Information shown.
[Start of section]

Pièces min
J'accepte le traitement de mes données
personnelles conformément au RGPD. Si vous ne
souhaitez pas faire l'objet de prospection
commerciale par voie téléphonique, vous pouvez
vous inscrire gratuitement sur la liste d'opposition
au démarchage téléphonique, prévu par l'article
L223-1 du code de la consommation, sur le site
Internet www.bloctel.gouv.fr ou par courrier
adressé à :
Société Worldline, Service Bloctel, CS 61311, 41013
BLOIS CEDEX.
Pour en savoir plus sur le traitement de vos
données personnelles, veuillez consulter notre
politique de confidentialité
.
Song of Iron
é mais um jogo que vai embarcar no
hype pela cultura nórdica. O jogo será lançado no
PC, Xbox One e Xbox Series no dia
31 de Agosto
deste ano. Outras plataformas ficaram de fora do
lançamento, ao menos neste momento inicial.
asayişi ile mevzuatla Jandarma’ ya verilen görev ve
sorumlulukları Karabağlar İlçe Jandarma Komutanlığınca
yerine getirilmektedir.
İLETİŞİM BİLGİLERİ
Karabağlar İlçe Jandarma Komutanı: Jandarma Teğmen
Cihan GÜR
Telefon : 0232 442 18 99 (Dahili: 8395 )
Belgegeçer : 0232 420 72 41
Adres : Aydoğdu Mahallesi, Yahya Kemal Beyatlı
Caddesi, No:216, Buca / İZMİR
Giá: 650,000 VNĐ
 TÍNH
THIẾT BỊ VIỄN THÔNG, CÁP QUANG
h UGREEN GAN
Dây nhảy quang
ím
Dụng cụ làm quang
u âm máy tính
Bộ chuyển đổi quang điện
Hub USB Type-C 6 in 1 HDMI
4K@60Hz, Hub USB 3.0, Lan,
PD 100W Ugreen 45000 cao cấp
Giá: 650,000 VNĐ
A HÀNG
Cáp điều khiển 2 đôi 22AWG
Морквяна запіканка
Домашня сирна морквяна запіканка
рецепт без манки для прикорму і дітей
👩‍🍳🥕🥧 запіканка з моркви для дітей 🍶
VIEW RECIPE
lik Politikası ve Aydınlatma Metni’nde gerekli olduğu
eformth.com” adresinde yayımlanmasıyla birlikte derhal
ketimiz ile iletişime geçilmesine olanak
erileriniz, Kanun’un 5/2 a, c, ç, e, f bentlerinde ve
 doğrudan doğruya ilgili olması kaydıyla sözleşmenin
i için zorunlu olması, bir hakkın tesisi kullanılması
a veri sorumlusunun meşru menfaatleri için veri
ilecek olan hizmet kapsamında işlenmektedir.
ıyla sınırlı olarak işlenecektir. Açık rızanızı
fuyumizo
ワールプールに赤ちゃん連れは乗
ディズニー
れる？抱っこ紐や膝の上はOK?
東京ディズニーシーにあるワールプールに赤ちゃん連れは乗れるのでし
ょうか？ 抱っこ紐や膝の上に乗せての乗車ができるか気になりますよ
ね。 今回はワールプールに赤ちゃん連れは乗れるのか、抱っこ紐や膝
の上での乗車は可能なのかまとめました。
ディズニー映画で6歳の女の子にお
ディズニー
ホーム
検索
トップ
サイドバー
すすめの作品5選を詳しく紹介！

[End of section]

Your task.
From the entries above, copy out every line where the string "İlçe" appears.

Task answer.
sorumlulukları Karabağlar İlçe Jandarma Komutanlığınca
Karabağlar İlçe Jandarma Komutanı: Jandarma Teğmen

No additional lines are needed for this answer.